Wat is Linux?
Om bij het begin te beginnen: wat is Linux? Linux is een kernel, de kern van een besturingssysteem, waar Linus Torvalds aan is begonnen. De eerste versies heeft hij geheel zelf gemaakt. In de loop der tijd kreeg hij echter steeds meer hulp van allerlei mensen van over de hele wereld, bij elkaar gebracht dankzij internet. De bekendste „kernel hacker” naast Linus is Alan Cox.
Een besturingssysteem (of operating system, OS) is basissoftware voor een computer die de gebruiker de mogelijkheid biedt het systeem te gebruiken. De kernel is het deel dat als eerste wordt geladen en dan aanwezig blijft in het geheugen. Het vervult essentiële taken, zoals geheugenmangament, scheduling om taken te verdelen over de processortijd, en communicatie met de hardware via device drivers.

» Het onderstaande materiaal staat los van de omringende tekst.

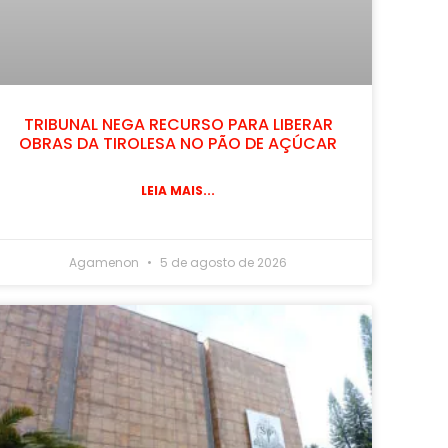
TRIBUNAL NEGA RECURSO PARA LIBERAR
OBRAS DA TIROLESA NO PÃO DE AÇÚCAR
LEIA MAIS...
Agamenon
5 de agosto de 2026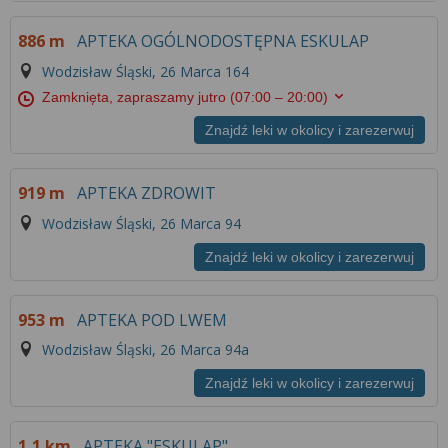
886 m
APTEKA OGÓLNODOSTĘPNA ESKULAP
Wodzisław Śląski, 26 Marca 164
Zamknięta, zapraszamy jutro
(07:00 – 20:00)
Znajdź leki w okolicy i zarezerwuj
919 m
APTEKA ZDROWIT
Wodzisław Śląski, 26 Marca 94
Znajdź leki w okolicy i zarezerwuj
953 m
APTEKA POD LWEM
Wodzisław Śląski, 26 Marca 94a
Znajdź leki w okolicy i zarezerwuj
1,1 km
APTEKA "ESKULAP"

Unix was een van de eerste besturingssystemen, maar werd niet gebruikt op computers voor het grote publiek. De pc van IBM en de Macintosh van Apple waren computers die de mensen in de jaren 1980 thuis gingen gebruiken. Voor de pc was het eerste OS MS-DOS. MS-DOS is een typisch voorbeeld van een tekstgebaseerd OS dat je via een command line bestuurt. Zo werkten alle OS'en tot dan toe, ook Unix. Een nieuwer paradigma is de desktop, een grafische interface die je met de muis bedient. Voorbeelden van grafische OS'en zijn Windows voor de pc en Mac OS voor de Macintosh.

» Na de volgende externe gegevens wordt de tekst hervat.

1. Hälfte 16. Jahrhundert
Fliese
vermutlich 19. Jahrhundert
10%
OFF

Er bestaan vele verschillende hardwareplatformen en OS'en. Niet elk OS werkt op elke hardware. De meeste mensen hebben thuis een IBM-compatible pc en sommige een computer van Apple. Andere hardware is veel minder gangbaar. Als je een pc koopt, zit daar vrijwel standaard Windows bij. Dat is echter niet het enige OS dat je op een pc kunt gebruiken. Andere mogelijkheden zijn NetBSD, FreeBSD en Linux, alle Unix-achtige OS'en. Hiervan is vooral Linux bekend geworden.

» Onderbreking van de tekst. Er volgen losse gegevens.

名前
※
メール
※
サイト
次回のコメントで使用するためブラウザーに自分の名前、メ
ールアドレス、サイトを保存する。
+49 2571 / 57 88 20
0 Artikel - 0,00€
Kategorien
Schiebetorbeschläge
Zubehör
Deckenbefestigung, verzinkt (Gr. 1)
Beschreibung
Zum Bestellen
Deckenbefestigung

Strikt gesproken is Linux de naam van de kernel. Op zichzelf is de kernel niet zo interessant. Het biedt geen mogelijkheid voor de gebruiker om de computer te bedienen. Er is meer nodig. Wat vaak met „Linux” wordt bedoeld, is een Linux-distributie. Dat is een samengesteld geheel van de kernel en andere software. Samen vormt het wel een volledig OS, en meer. Belangrijk zijn de GNU-utility's. GNU is een recursief acroniem dat staat voor GNU's Not Unix. Het is een set utility's die is gemaakt door de FSF (Free Software Foundation) en een alternatief vormt voor de utility's die bij Unices te vinden zijn. (Meer over de FSF en GNU komt verderop.) Bij deze utility's hoort o.a. een shell, software die een command line toont zoals bij MS-DOS. De kernel en GNU-utility's vormen samen een volledig functionerend OS dat dezelfde mogelijkheden biedt als Unix, maar dan op een pc. Omdat de software van het GNU-project net zo belangrijk is als de kernel, is het eigenlijk correcter het systeem GNU/Linux te noemen.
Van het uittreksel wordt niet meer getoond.